Пока я отсыпался в своей снежной берлоге, наши подразделения выполнили свою задачу и даже сумели продвинуться к деревне Озеряны, где и был введен в прорыв стрелковый полк. Как мне потом рассказали, этот ввод был обеспечен мощным залпом гвардейских минометов, именуемых "катюшами". И вот, то ли одно подразделение штрафников успешнее других продвинулось вперед и расчетам "катюш" не успели об этом сообщить, то ли в батарее гвардейских минометов кто-то ошибся в расчетах при подготовке данных для стрельбы, но несколько реактивных снарядов взорвалось в непосредственной близости от штрафников. Правда, кое-кому показалось, что это наши летчики обронили случайно несколько бомб. Но бывший рядом с тем событием лейтенант Янин Иван, с которым мы потом служили в одной роте у капитана Матвиенко и который, как мы все потом узнали, отличался исключительной честностью, утверждал, что это был именно неудачный залп "катюш". К сожалению, при этом не обошлось без потерь среди наших бойцов, но, как говорили многие очевидцы этого инцидента, всем стало понятно, почему немцы так панически боялись залпов "катюш".
Здесь я несколько нарушу хронологию своего повествования.
К 50-летию Победы в 1995 году Российское телевидение подготовило большую серию передач под общим названием "Моя война". Я тоже был избран участником этих передач. Наверное, потому, что авторы этой серии были знакомы с военной судьбой нашей семьи по очерку Инны Руденко "Военно-полевой роман", напечатанному в "Комсомолке" еще к 40-летию Победы.

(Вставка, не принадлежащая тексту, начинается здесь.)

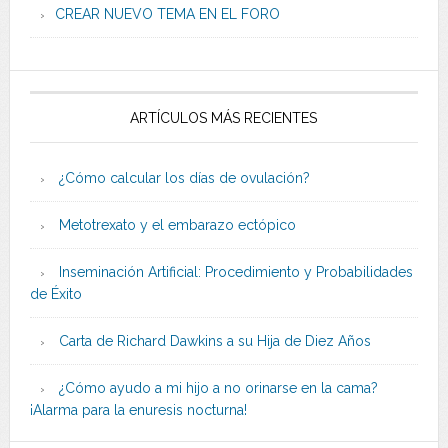
CREAR NUEVO TEMA EN EL FORO
ARTÍCULOS MÁS RECIENTES
¿Cómo calcular los días de ovulación?
Metotrexato y el embarazo ectópico
Inseminación Artificial: Procedimiento y Probabilidades
de Éxito
Carta de Richard Dawkins a su Hija de Diez Años
¿Cómo ayudo a mi hijo a no orinarse en la cama?
¡Alarma para la enuresis nocturna!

По итогам бесед с некоторыми участниками этих передач, от маршала Язова Дмитрия Тимофеевича до рядовых, газета "Комсомольская правда" печатала обширные материалы об их боевых буднях. Потрясающая правда о войне!

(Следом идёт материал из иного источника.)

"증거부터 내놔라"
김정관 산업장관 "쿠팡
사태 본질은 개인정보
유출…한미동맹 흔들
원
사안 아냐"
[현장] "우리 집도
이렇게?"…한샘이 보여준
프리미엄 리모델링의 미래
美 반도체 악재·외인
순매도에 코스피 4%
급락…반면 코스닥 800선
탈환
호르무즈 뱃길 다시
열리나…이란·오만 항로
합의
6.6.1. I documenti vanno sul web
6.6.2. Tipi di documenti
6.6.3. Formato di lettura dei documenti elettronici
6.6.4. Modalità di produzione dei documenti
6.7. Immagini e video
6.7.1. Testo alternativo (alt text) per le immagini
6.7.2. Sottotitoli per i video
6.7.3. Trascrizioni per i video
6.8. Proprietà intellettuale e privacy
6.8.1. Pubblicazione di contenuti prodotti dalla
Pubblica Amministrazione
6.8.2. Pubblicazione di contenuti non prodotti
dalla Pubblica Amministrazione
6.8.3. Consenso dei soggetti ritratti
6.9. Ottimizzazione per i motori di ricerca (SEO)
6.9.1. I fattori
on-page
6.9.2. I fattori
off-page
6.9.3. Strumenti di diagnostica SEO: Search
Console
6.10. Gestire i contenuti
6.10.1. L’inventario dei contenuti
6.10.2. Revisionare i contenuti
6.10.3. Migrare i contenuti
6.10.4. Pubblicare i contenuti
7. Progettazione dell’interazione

Но одна публикация поразила меня откровенным лукавством. Это помещенный в "Комсомолке" за 14.12.1994 г. рассказ бывшего начальника разведки дивизиона "катюш" Георгия Арбатова, "готовившего иногда" данные для стрельбы. Ну хотя бы потому, что он "видел, как летят куски человеческих тел" от взрывов реактивных снарядов. Каким же сверхъестественным зрением обладал рассказчик, если с закрытых позиций, что для "катюш" было незыблемым правилом, он "видел" это. А мы в непосредственной близости от немецких траншей видели в этих случаях только сплошную полосу огня и вздыбленной земли. И никаких "кусков". Или как он, Арбатов, "пару раз из личного оружия попадал в немцев". Что, из пистолета? И тоже с закрытых позиций? Пусть эти утверждения Георгия Арбатова останутся на его совести, но если среди готовивших данные для стрельбы "катюшам" попадались не совсем честные люди, то результатами этих стрельб могли быть и такие, как у нас за Друтью. Кстати, о неправде из уст академика Арбатова упоминает в своей книге "Записки командира штрафбата" Михаил Сукнев, где автор недоволен утверждениями Арбатова о том, что штрафников "караулили сзади заградотряды", и говорит прямо: "Неправда! У нас их не было".

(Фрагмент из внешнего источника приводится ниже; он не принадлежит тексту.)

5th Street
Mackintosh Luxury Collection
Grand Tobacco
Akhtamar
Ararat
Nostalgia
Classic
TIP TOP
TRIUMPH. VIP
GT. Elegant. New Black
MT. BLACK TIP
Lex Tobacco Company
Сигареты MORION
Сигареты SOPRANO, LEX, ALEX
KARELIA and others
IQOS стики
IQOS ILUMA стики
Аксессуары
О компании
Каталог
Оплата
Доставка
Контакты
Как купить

Однако вернемся в февраль 1944 года. После ввода в бой стрелкового полка наши подразделения были отведены в расположение батальона. К сожалению, дальнейшего значительного развития это наступление не получило.
А пока мы, вернувшиеся из-за Друти, практически не получившие ни часа отдыха, но с новым пополнением, срочно погрузились на поданные автомобили и убыли в район восточнее города Быхов.